- Task to carry out
Filter the entries that follow, copying every line in which the word "paroquiais" appears.

Stored data entries
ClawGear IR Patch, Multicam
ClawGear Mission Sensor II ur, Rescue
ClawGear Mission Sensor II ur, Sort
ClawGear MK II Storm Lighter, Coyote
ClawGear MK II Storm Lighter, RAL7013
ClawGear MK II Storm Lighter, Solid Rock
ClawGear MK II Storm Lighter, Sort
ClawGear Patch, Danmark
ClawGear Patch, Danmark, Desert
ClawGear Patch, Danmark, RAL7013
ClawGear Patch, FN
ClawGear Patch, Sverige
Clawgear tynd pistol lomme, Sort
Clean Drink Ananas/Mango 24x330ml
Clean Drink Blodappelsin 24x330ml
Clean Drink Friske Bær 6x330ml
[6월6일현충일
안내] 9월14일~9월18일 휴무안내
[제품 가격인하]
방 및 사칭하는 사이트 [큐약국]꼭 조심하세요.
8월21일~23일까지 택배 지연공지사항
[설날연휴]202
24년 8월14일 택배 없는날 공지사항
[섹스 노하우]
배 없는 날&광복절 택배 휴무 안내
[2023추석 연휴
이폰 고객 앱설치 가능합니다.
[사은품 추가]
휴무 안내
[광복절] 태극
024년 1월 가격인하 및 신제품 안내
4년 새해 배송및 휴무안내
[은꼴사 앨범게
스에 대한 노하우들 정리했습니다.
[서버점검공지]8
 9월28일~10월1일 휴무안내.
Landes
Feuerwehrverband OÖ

---

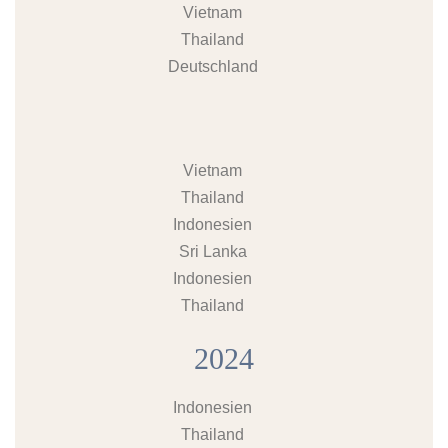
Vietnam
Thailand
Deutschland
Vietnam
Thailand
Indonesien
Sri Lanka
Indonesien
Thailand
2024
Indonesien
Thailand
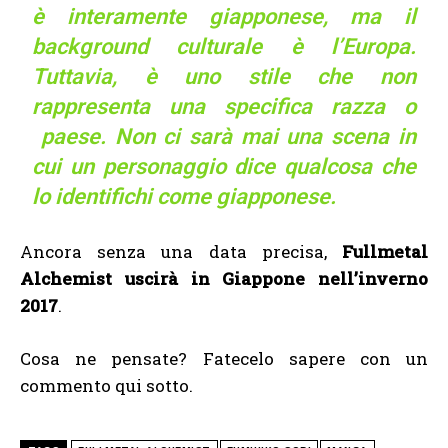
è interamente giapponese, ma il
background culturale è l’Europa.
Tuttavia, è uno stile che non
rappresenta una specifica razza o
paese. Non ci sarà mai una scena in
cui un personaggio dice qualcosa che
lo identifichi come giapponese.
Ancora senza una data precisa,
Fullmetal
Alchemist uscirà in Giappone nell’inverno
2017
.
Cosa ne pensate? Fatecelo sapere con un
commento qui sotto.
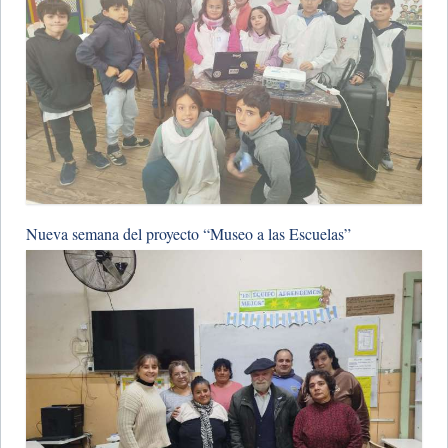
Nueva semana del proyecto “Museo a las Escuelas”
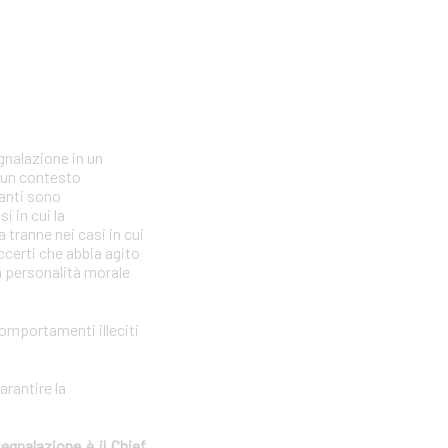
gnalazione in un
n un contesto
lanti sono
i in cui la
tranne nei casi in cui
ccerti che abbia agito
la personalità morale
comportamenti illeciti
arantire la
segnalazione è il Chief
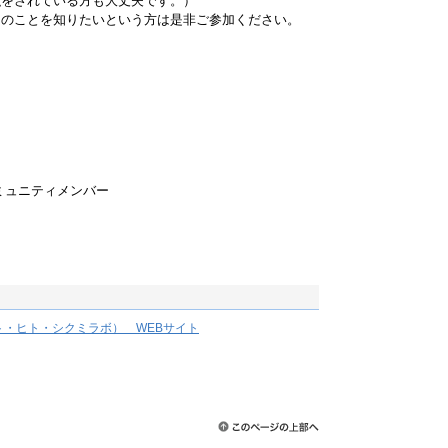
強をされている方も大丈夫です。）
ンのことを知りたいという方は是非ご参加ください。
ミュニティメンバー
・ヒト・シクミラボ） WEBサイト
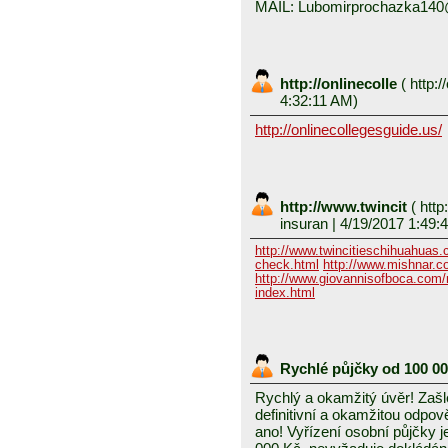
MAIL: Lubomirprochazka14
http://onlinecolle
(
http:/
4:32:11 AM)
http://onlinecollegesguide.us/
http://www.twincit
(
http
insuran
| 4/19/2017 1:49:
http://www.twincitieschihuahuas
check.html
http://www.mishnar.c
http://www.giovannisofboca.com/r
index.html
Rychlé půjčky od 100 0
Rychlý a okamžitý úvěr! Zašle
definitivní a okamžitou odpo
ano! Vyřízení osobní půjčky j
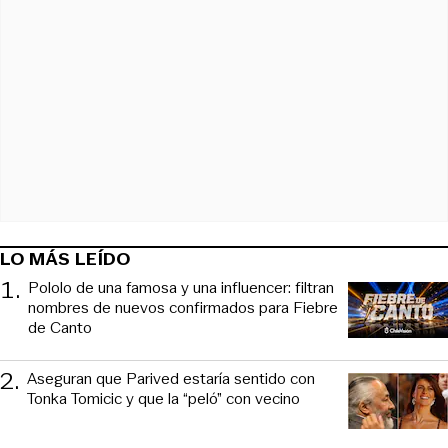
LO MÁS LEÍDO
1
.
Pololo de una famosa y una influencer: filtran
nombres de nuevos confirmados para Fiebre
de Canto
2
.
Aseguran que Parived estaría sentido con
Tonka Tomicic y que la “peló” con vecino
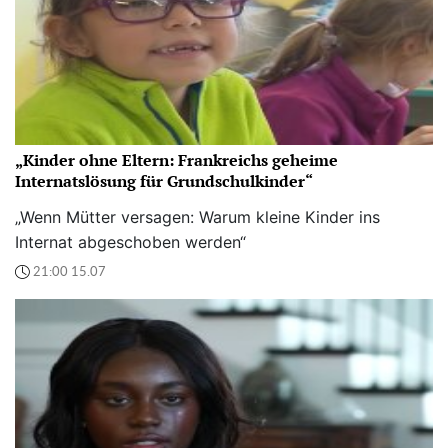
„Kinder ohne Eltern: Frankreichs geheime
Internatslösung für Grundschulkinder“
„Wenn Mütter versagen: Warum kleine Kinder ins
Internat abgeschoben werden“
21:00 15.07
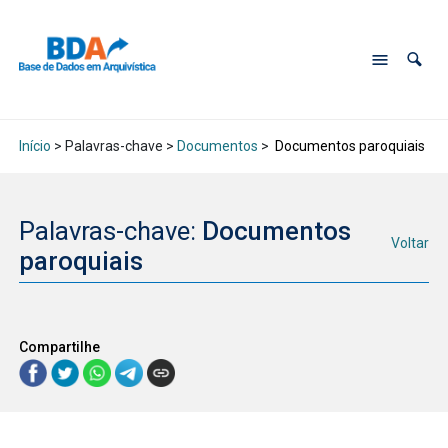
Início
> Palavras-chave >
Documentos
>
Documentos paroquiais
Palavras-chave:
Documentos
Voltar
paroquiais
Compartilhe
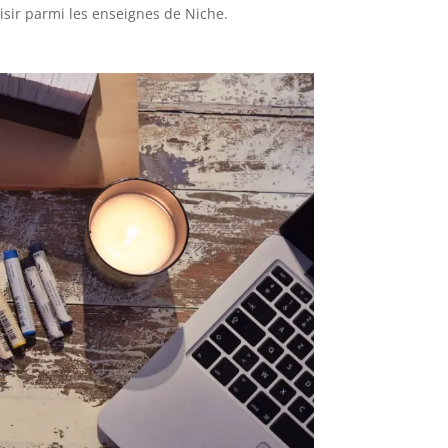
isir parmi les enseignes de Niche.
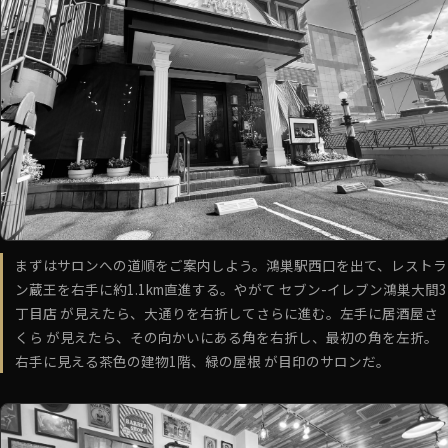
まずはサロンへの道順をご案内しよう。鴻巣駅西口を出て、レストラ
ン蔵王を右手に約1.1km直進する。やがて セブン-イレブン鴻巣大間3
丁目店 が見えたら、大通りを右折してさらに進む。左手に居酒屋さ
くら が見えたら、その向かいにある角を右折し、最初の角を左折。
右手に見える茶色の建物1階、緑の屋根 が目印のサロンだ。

- Answer box
Documentos paroquiais
paroquiais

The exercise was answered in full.